Mon rôle consiste à concevoir, déployer et évaluer les initiatives de littératie numérique dans l'ensemble des quatorze écoles du réseau Kativik, en collaboration étroite avec les directions locales et les enseignants.
Antoine Monnier :Qu'est-ce qui vous a le plus surpris en prenant ce poste ?
David Kanatawakhon Cloutier :L'écart entre les attentes du curriculum provincial et la réalité logistique du terrain. On me demandait d'implanter des standards conçus pour des écoles urbaines bien équipées, alors que certaines de nos écoles fonctionnaient encore avec des ordinateurs vieux de dix ans et une connexion internet limitée. J'ai dû réapprendre à concevoir des solutions réalistes plutôt que d'appliquer mécaniquement des politiques venues du sud.
L’état de l’équipement informatique dans les écoles du Nunavik en 2026
Antoine Monnier :Où en est l'équipement informatique dans les écoles aujourd'hui ?
David Kanatawakhon Cloutier :C'est très variable selon la taille du village. Les écoles de Kuujjuaq ont des laboratoires informatiques avec quinze à vingt postes fonctionnels, renouvelés sur un cycle de cinq à sept ans. Dans les plus petits villages, on parle plutôt de chariots d'ordinateurs portables partagés entre plusieurs classes, ce qui limite l'accès individuel régulier.
La connectivité s'est nettement améliorée avec l'arrivée du satellite basse orbite ces dernières années, mais elle reste un facteur limitant pour certains usages en bande passante, comme le visionnement de contenu vidéo éducatif en haute définition pour toute une classe simultanément.
Voici un aperçu comparatif de l’équipement type selon la taille du village :
| Taille du village | Équipement typique | Renouvellement | Connectivité |
|---|---|---|---|
| Grand village (Kuujjuaq) | Laboratoire de 15-20 postes fixes | 5-7 ans | Satellite LEO + fibre partielle |
| Village moyen | Chariots d’ordinateurs portables partagés | 6-8 ans | Satellite LEO |
| Petit village isolé | Nombre limité de postes, souvent partagés | Variable, dépendant des dons | Satellite géostationnaire ou LEO |
Concilier numérique et préservation de la langue inuktitut
Antoine Monnier :Comment conciliez-vous l'enseignement du numérique et la préservation de la langue inuktitut ?
David Kanatawakhon Cloutier :C'est l'équilibre le plus délicat de mon travail.

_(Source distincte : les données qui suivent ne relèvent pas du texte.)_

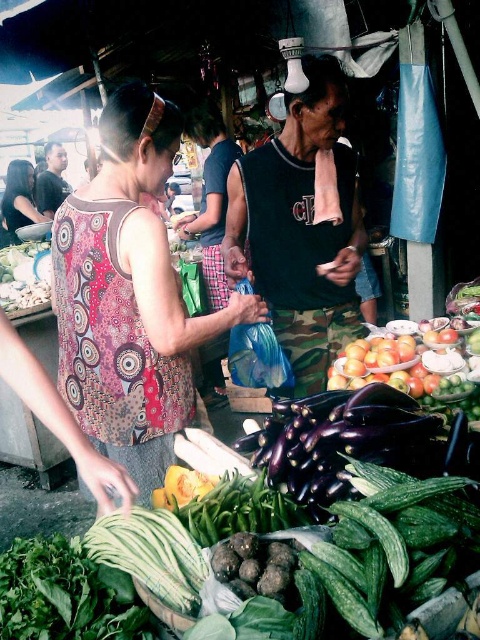 Does point (303, 321) come farther from viewer compared to point (49, 618)?

That is True.

You are a GUI agent. You are given a task and a screenshot of the screen. Output one action in this format:
    pyautogui.click(x=<x>, y=<y>)
    Task: Click on the camo fabric pants at center
    The image size is (480, 640).
    Given the screenshot: What is the action you would take?
    pyautogui.click(x=300, y=227)

Consider the image. Who is positioned more to the right, printed fabric tank top at center or camo fabric pants at center?

From the viewer's perspective, camo fabric pants at center appears more on the right side.

Does printed fabric tank top at center have a smaller size compared to camo fabric pants at center?

Yes, printed fabric tank top at center is smaller than camo fabric pants at center.

This screenshot has height=640, width=480. Identify the location of printed fabric tank top at center. (130, 296).

The image size is (480, 640). I want to click on printed fabric tank top at center, so click(130, 296).

Does printed fabric tank top at center have a larger size compared to green leafy at lower left?

Indeed, printed fabric tank top at center has a larger size compared to green leafy at lower left.

Is printed fabric tank top at center to the left of green leafy at lower left from the viewer's perspective?

Incorrect, printed fabric tank top at center is not on the left side of green leafy at lower left.

What do you see at coordinates (130, 296) in the screenshot? I see `printed fabric tank top at center` at bounding box center [130, 296].

At what (x,y) coordinates should I click in order to perform the action: click on printed fabric tank top at center. Please return your answer as a coordinate pair (x, y). Looking at the image, I should click on (130, 296).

Notre approche consiste à utiliser le numérique comme outil de valorisation de la langue plutôt que comme facteur d'érosion. On développe des applications de vocabulaire en syllabique inuktitut, des projets multimédias où les élèves documentent des savoirs traditionnels dans leur langue, et de la correspondance numérique structurée avec des aînés de la communauté.
Le clavier syllabique canadien est intégré sur tous les postes utilisés en classe, et nous formons les enseignants pour qu'ils alternent naturellement entre les deux univers, plutôt que de présenter le numérique comme un espace exclusivement en français ou en anglais.

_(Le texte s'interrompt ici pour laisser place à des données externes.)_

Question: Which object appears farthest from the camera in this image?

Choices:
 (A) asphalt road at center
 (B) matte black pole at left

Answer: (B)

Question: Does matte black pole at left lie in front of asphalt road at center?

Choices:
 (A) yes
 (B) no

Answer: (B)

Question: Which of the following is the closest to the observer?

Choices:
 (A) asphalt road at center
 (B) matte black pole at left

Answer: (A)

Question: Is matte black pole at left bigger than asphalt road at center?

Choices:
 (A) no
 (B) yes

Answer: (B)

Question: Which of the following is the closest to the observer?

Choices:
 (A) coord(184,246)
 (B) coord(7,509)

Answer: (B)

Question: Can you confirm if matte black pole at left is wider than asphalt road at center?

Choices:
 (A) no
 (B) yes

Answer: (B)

Point clé : dans les écoles où le syllabique inuktitut est pleinement intégré aux outils numériques quotidiens, les enseignants rapportent un engagement plus fort des élèves envers les deux apprentissages — technologique et linguistique — plutôt qu’une compétition entre les deux.
Les programmes de littératie numérique en place
Antoine Monnier :Quels programmes concrets existent actuellement pour les jeunes ?
David Kanatawakhon Cloutier :Plusieurs programmes coexistent. La Commission scolaire Kativik intègre des modules de littératie numérique dans le curriculum régulier dès le primaire — usage sécuritaire d'internet, bases de la recherche en ligne, initiation à la programmation visuelle. Des organismes comme Pinnguaq offrent des camps d'été technologiques axés sur la robotique et la création de jeux vidéo.
Il y a aussi des initiatives ponctuelles portées par des entreprises technologiques ou des fondations qui viennent animer des ateliers directement dans les communautés, généralement sur une base de quelques jours à quelques semaines par année.
Voici un aperçu des principaux programmes selon le groupe d’âge visé :
| Programme | Groupe d’âge | Portée géographique |
|---|---|---|
| Modules curriculum Commission scolaire Kativik | Primaire à secondaire | Les 14 écoles du réseau Kativik |
| Camps d’été Pinnguaq (robotique, programmation) | 8 à 16 ans | Villages participants, rotation annuelle |
| Ateliers ponctuels codage/multimédia | Secondaire | Selon disponibilité des partenaires externes |
| Projets de documentation numérique avec les aînés | Tous âges (intergénérationnel) | Communautés volontaires |
Les principaux programmes actifs en 2026 incluent :
- Modules de littératie numérique intégrés au curriculum régulier de la Commission scolaire Kativik
- Camps d’été technologiques Pinnguaq axés sur la robotique et la programmation créative
- Ateliers ponctuels de codage et de création multimédia animés par des partenaires externes
- Projets de documentation numérique des savoirs traditionnels en collaboration avec les aînés
Le rôle des aînés et des familles dans l’acceptation des outils numériques
Antoine Monnier :Comment les aînés et les familles perçoivent-ils l'arrivée grandissante du numérique à l'école ?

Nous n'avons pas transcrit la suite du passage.